In-memory software design in 2025 - from 40GB/s to 55GB/s
In the last blog, we looked at techniques for improving when we were doing partial sums and to reduce the scanned trades we used in-memory indexes using sets.
But what if we simply want to go faster for the complete aggregation?
Up to now, we've been programming for the programmer making the program easy to write and understand, but what if we make the program easy to run for the cpu?
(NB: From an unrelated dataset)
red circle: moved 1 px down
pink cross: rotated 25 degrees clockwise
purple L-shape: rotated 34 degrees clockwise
How do we do that? By improving memory locality and structures.
Memory locality
The initial implementation uses a std::vector<Trade> trades;
with each trade maintaining a std::vector<DailyDelivery> dailyDeliveries;
that contains the two vectors of power and value std::array<int, 100> power; std::array<int, 100> value;
.
While vector
does a great job at trying to get the memory allocated to it to be continuous in cpp, when you nest vectors in vectors and you allocate the sub-vectors, you are creating fragmented memory. This means the CPU's memory controller has to jump around a lot to get the next bloc and there's a high probability that adjacent will not be in the cache for the other cores of the CPU to be able to use.
The best architecture for locality will be always dependent on the access patters to the data. In our case here, we are going to optimize for maximum speed when doing complete aggregations.
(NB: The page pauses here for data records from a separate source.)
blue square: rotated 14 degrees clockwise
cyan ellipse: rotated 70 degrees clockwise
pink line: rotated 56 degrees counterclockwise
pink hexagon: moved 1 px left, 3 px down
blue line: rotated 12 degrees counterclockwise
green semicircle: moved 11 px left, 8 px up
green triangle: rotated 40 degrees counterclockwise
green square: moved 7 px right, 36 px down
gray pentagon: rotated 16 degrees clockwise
This is done by creating an specific area for the Power and Value data of each delivery day is allocated to. Trades point to the beginning and end of this data. If you need to move inside this area, because you know exactly the start delivery date of the trade and the size of the delivery day vector (100 ints), you can immediately index into the large array.
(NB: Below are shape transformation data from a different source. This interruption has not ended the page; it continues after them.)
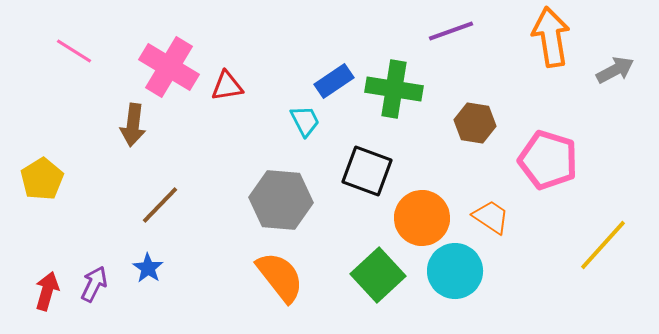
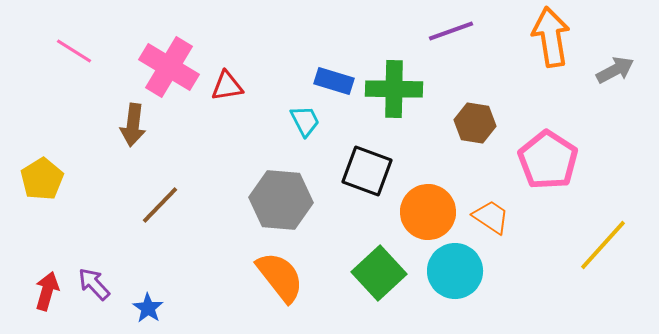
blue rectangle: rotated 51 degrees clockwise
green cross: rotated 8 degrees counterclockwise
pink pentagon: rotated 16 degrees clockwise
orange circle: moved 6 px right, 6 px up
blue star: moved 40 px down
green square: moved 1 px right, 2 px up
purple arrow: rotated 69 degrees counterclockwise
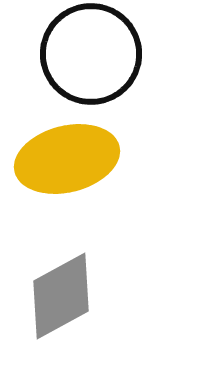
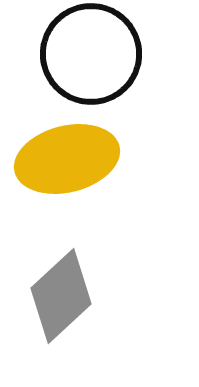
gray diamond: rotated 14 degrees counterclockwise
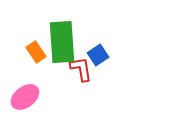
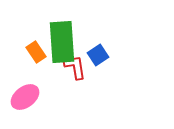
red L-shape: moved 6 px left, 2 px up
Now, if you are dealing with a small amount of trades (~50'000 with an average of 120 days of delivery ~~ 4.9 GB of RAM for 600 million quarter hours), you can get away with a single coherent bloc of RAM for your delivery vector. But see later for a more practical production discussion:
// Each daily delivery contributes 100 ints for power and 100 ints for value.
std::vector<int> flatPower(totalDailyDeliveries * 100);
std::vector<int> flatValue(totalDailyDeliveries * 100);
Now with this information, we can directly index into the area based on the trades data:
#ifdef _OPENMP
#pragma omp parallel for reduction(+: all_totalPower, all_totalValue, \
traderX_totalPower, traderX_totalValue, \
traderX_area1_totalPower, traderX_area1_totalValue, \
traderX_area2_totalPower, traderX_area2_totalValue)
#endif
for (std::size_t i = 0; i < flatTrades.size(); ++i)
{
const auto& ft = flatTrades[i];
// Each trade's deliveries are stored in a contiguous block.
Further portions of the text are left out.